Undoubtedly the question of the frontier was important; but it did not become of supreme importance until, firstly, Shere Ali became our enemy, and, secondly, showed unmistakable signs of having a close understanding with Russia. Thenceforth it became a matter of vital import for India to have a frontier readibly defensible against so strong a combination as that of Russia and Afghanistan.

It would be interesting to know what Mr. Gladstone and his supporters would have done if they had come into power in the summer of 1878. That they blamed their opponents on many points of detail does not prove that they would not have taken drastic means to get rid of Shere Ali. In the unfortunate state into which affairs had drifted in 1878, how was that to be effected without war?

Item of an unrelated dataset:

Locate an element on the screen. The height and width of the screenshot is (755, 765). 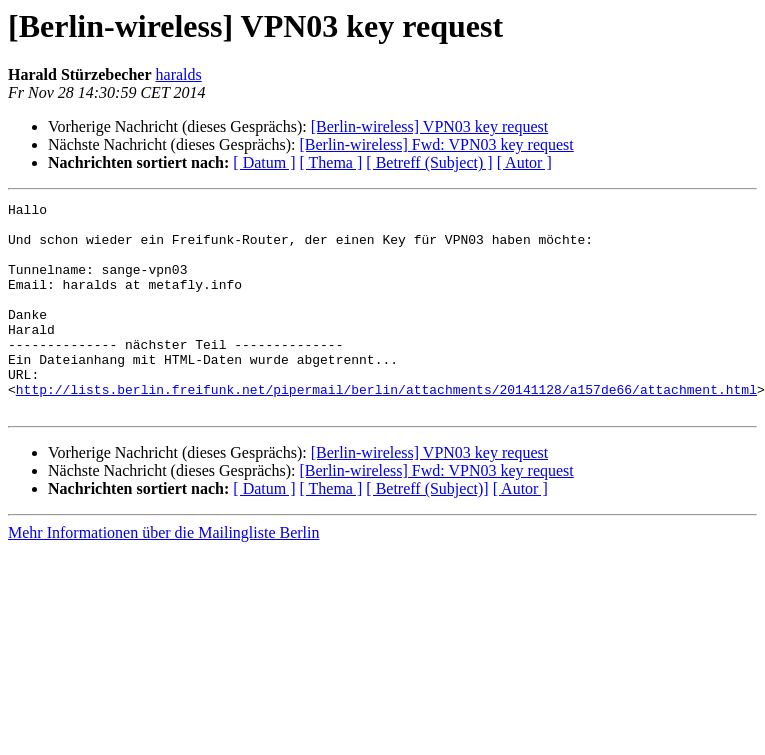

The situation then existing may perhaps best be summed up in the words which General Roberts penned at Cabul on November 22, 1879, after a long and illuminating conversation with the new Ameer concerning his father's leanings towards Russia: ”Our recent rupture with Shere Ali has, in fact, been the means of unmasking and checking a very serious conspiracy against the peace and security of our Indian Empire[310].”

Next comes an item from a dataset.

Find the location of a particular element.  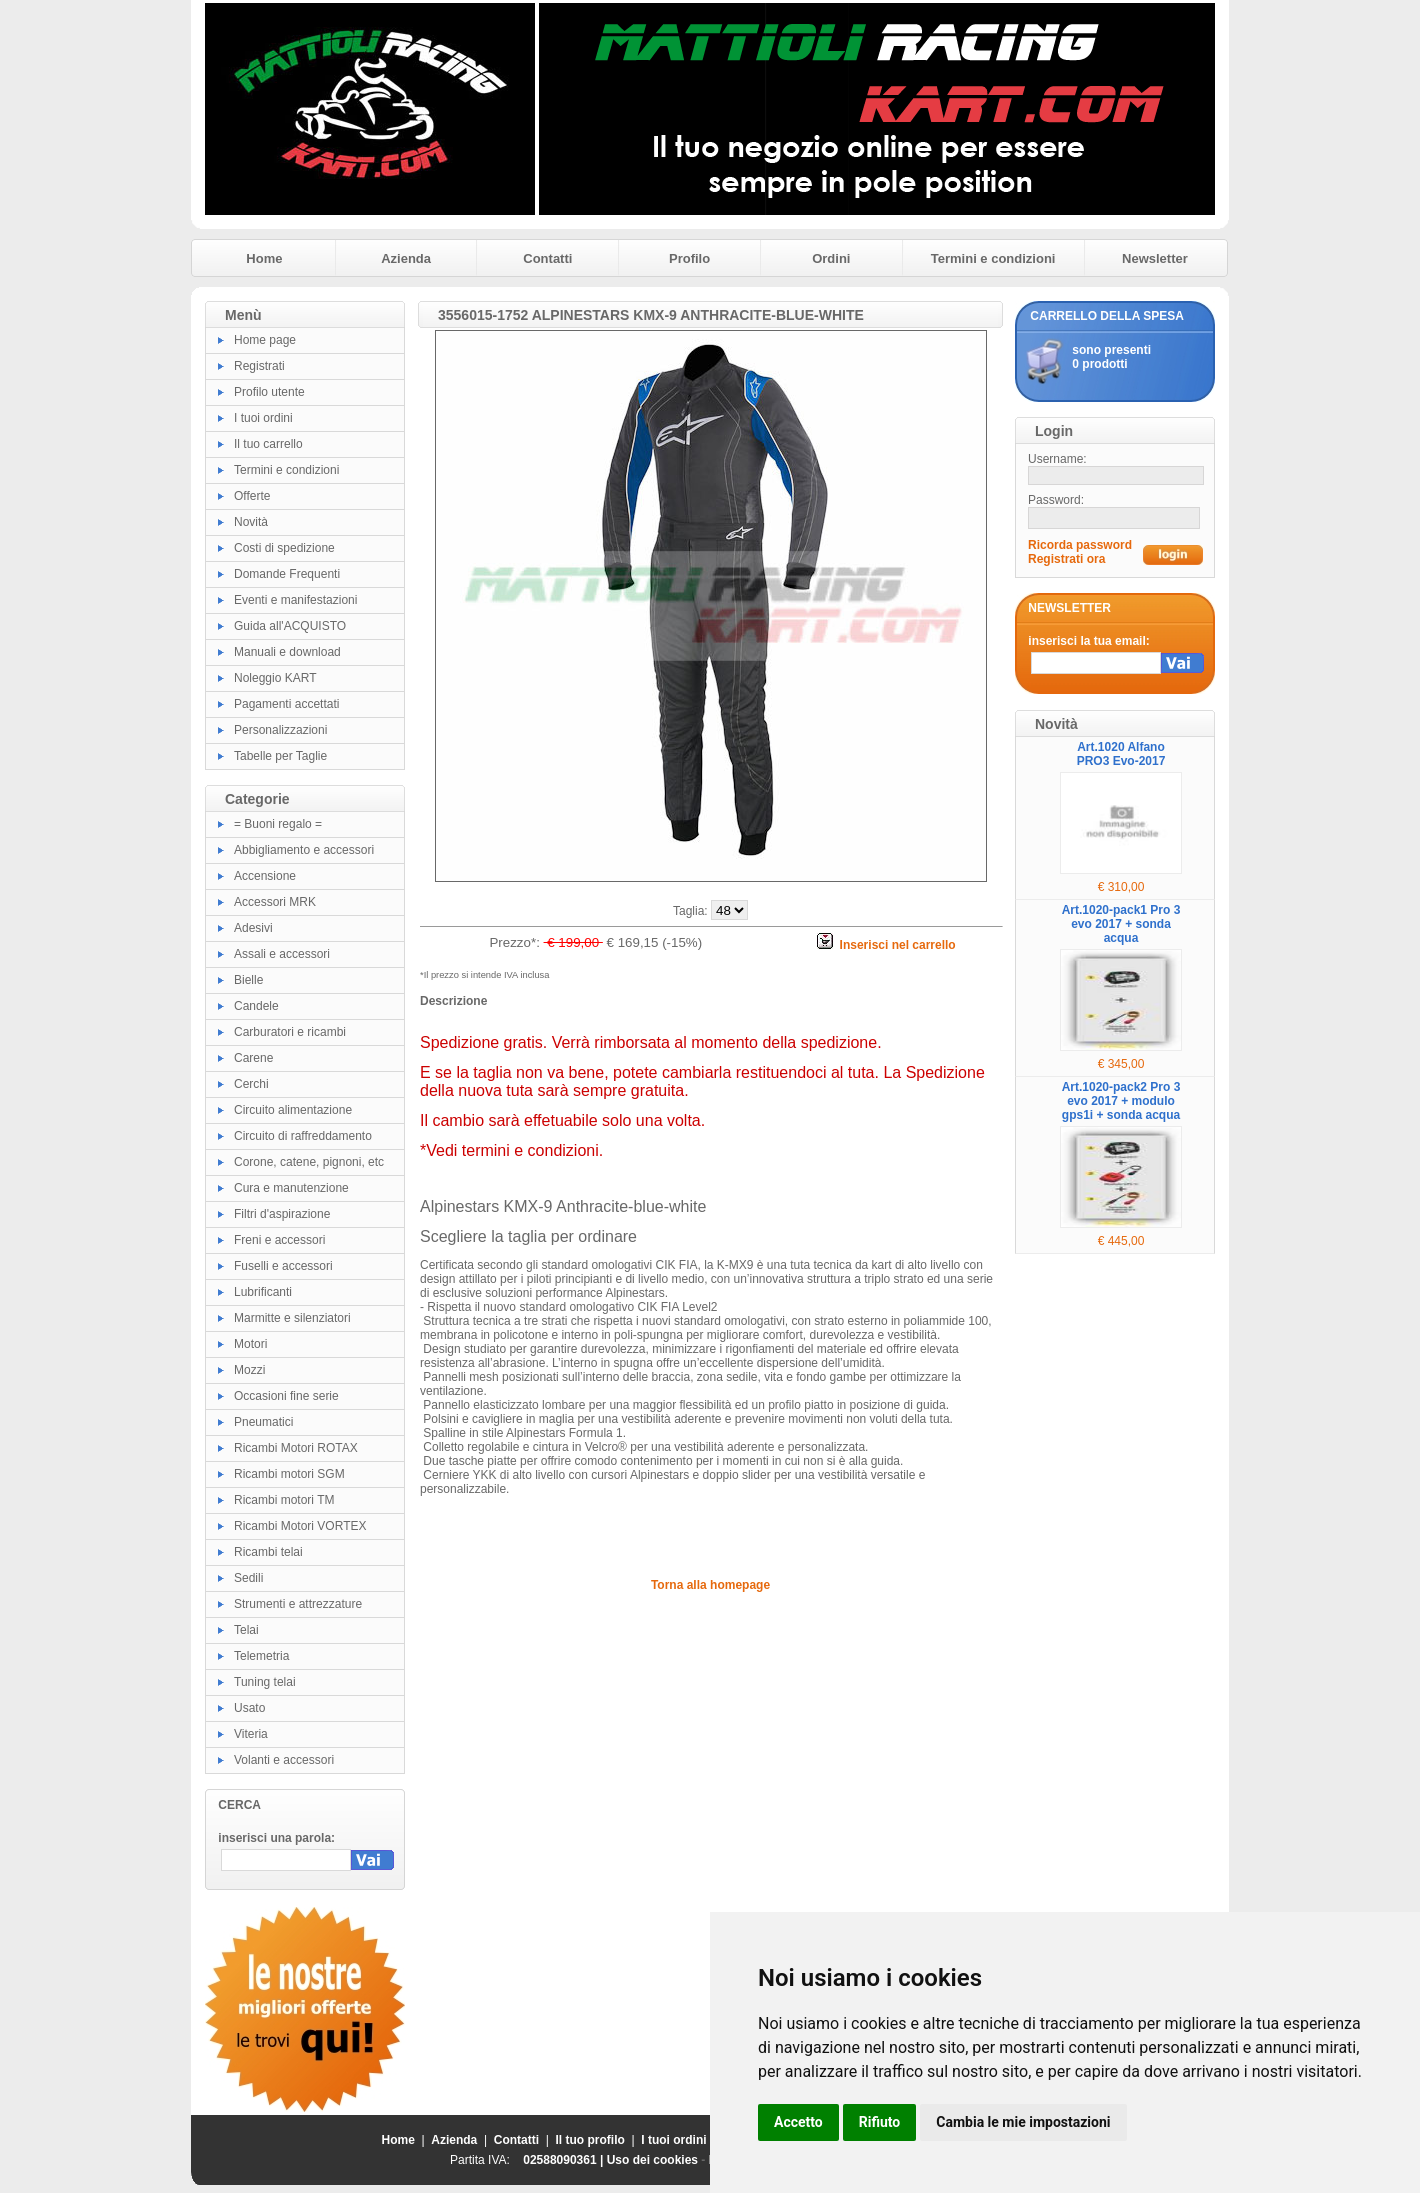 Costi di spedizione is located at coordinates (284, 548).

[Footnote 310: Parl. Papers, Afghanistan, No. 1 (1880), p. 171.]

Given the situation actually existing in 1878, the action of the British Government is justifiable as regards details. The weak point of the Beaconsfield policy was this: that the situation need not have existed.

As far as can be judged from the evidence hitherto published (if we except some wild talk on the part of Muscovite Chauvinists), Russia would not have interfered in Afghanistan except in order to paralyse England's action in Turkish affairs. As has been pointed out above, the Afghan trouble was a natural sequel to the opposition offered by Disraeli to Russia from the time of the re-opening of the Balkan problem in 1875-76; and the consideration of the events to be described in the following chapter will add one more to the many proofs already existing as to the fatefulness of the blunder committed by him when he wrecked the Berlin Memorandum, dissolved the Concert of the Powers, and rendered hopeless a peaceful solution of the Eastern Question.